Upload README.md with huggingface_hub

09ef04a verified 3 days ago

8.2 kB

	---
	license: apache-2.0
	base_model: Qwen/Qwen3.5-9B
	tags:
	- qwen3.5
	- code
	- tool-calling
	- lora
	- sft
	- dpo
	- unsloth
	- reasoning
	- chain-of-thought
	datasets:
	- nohurry/Opus-4.6-Reasoning-3000x-filtered
	- Roman1111111/claude-opus-4.6-10000x
	- TeichAI/claude-4.5-opus-high-reasoning-250x
	- Jackrong/Qwen3.5-reasoning-700x
	- togethercomputer/CoderForge-Preview
	- TIGER-Lab/AceCode-V2-122K
	language:
	- en
	pipeline_tag: text-generation
	---

	# Qwen3.5-DeltaCoder-9B

	> Reliable tool-calling for agentic coding — LoRA fine-tune of Qwen3.5-9B
	> v1.1-DPO released — DPO alignment improves code correctness and self-verification.
	> If you downloaded before March 28, 2026, please re-pull to get v1.1-DPO.
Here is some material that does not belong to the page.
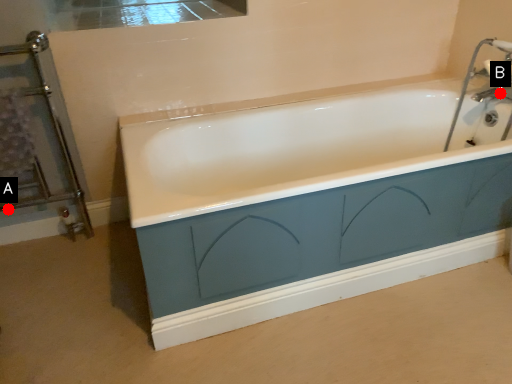 Question: Two points are circled on the image, labeled by A and B beside each circle. Which of the following is the closest to the observer?

Choices:
 (A) A is closer
 (B) B is closer

Answer: (A)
	[![License: Apache 2.0](https://img.shields.io/badge/License-Apache_2.0-blue.svg)](https://opensource.org/licenses/Apache-2.0)
	[![Base Model](https://img.shields.io/badge/Base-Qwen3.5--9B-purple)](https://huggingface.co/Qwen/Qwen3.5-9B)
	[![HuggingFace](https://img.shields.io/badge/HuggingFace-GGUF-yellow)](https://huggingface.co/danielcherubini/Qwen3.5-DeltaCoder-9B-GGUF)
	[![LoRA](https://img.shields.io/badge/HuggingFace-LoRA-orange)](https://huggingface.co/danielcherubini/Qwen3.5-DeltaCoder-9B)

	Small language models can reason about code, but they struggle to call tools reliably. DeltaCoder takes a strong reasoning base and teaches it to produce correctly-formatted JSON tool calls — the kind that coding agents like [OpenCode](https://github.com/opencode-ai/opencode), [Pi](https://github.com/badlogic/pi-mono), and [Cline](https://github.com/cline/cline) depend on.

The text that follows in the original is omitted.